As they stand, both agriculture proposals are just that—proposals. As of writing this on Wednesday, both committees have yet to vote on amendments which could change the bill.

Clean Water Council

Related to work in the agriculture committees, MFU has worked to advance recommendations from the Clean Water Council related to agriculture.

“We were proud to help the Clean Water Council shape their supplemental funding recommendations through our representative on the Council and were glad to see them unanimously approve these recommendations in March,” said Wertish in his comments to the House Committee, highlighting the work of Peter Schwagerl of Big Stone County on the Council. “Overall, we believe this is a balanced proposal that will address the timely challenges and accelerates on-the-ground action to promote water quality.”

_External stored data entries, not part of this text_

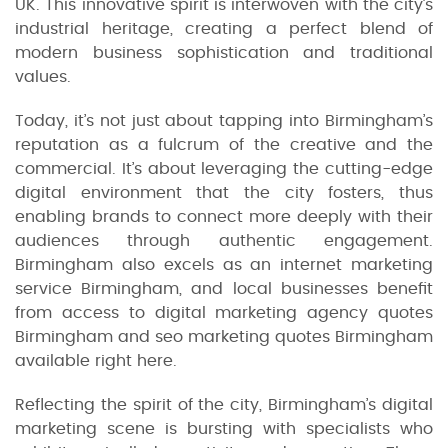
UK. This innovative spirit is interwoven with the city’s
industrial heritage, creating a perfect blend of
modern business sophistication and traditional
values.
Today, it’s not just about tapping into Birmingham’s
reputation as a fulcrum of the creative and the
commercial. It’s about leveraging the cutting-edge
digital environment that the city fosters, thus
enabling brands to connect more deeply with their
audiences through authentic engagement.
Birmingham also excels as an internet marketing
service Birmingham, and local businesses benefit
from access to digital marketing agency quotes
Birmingham and seo marketing quotes Birmingham
available right here.
Reflecting the spirit of the city, Birmingham’s digital
marketing scene is bursting with specialists who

The Senate made cuts to the Council’s recommendations related to agriculture and MFU has been working to make sure that programs are funded as part of a final deal.

Healthcare proposals move

On healthcare, MFU priorities are also moving ahead. The House Health Finance and Policy Committee, chaired by Rep. Tina Liebling (DFL-Rochester) and the Senate Health and Human Services Committee, chaired by Senator Melissa Wiklund (DFL-Bloomington) will hold hearings on their respective budget omnibus bills on Wednesday. Those bills (SF4699, HF4571) will determine what progress is made on establishing a MinnesotaCare public option, MFU’s top legislative priority.

In the Senate the legislation includes policy provisions that will direct states agencies to submit a federal waiver application for the MinnesotaCare Public Option, a key next step in the process of expanding access to the program. MFU has been working to ensure these provisions get passed into law this session and ensure Minnesota continues taking steps to ensuring that farm families have access to the healthcare they need. Unfortunately in the House, those provisions were not included.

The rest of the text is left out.